Speedups beyond that are likely dependent on how well the task maps to, or has been mapped to, the memory architecture in Cell. We've seen massive speedups in other examples likely due to that, but this task, or the current implementation, may not benefit as much? Remember, also that this is a port, unlike other examples which were built from scratch for Cell. As it is, though, expressing disappointment at this kind of improvement - almost a linear speedup - makes you sound spoilt
On a side note, the only commentary I found on this from E3 was from IGN:
The next demo was based on a new cloth simulation algorithm being worked into Maya. Again using two Cell processors, the demo was able to run 16 separate simulations simultaneously. Each piece of cloth was defined by 300 vertices, but the real kicker with this demo is that the algorithm incorporated self-intersecting physics, keeping the cloth from flowing through itself.
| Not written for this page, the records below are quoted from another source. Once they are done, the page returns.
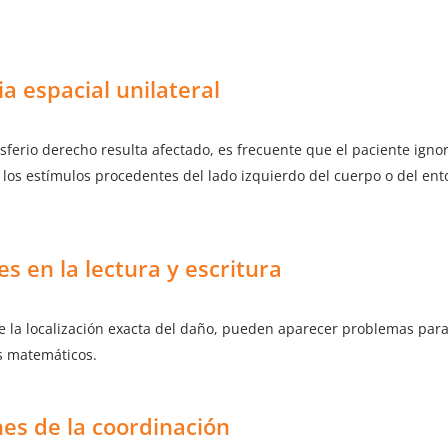
a espacial unilateral
ferio derecho resulta afectado, es frecuente que el paciente igno
os estímulos procedentes del lado izquierdo del cuerpo o del ent
es en la lectura y escritura
la localización exacta del daño, pueden aparecer problemas para l
os matemáticos.
nes de la coordinación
This sort of simulation is much more computationally-intensive than simulating a cloth against another object.
edit - I should look closer at things, the chart in fact shows than a single SPU @ 2.4Ghz is better than a P4 @ 3.6Ghz for this, looks to be maybe 1.2x. With 8 SPUs, it's a 5x speedup - but if you scaled them to 3.6Ghz, it'd be 7.5x (assuming performance scales linearly with clockspeed), and thus across the SPUs the speedup would be pretty much linear.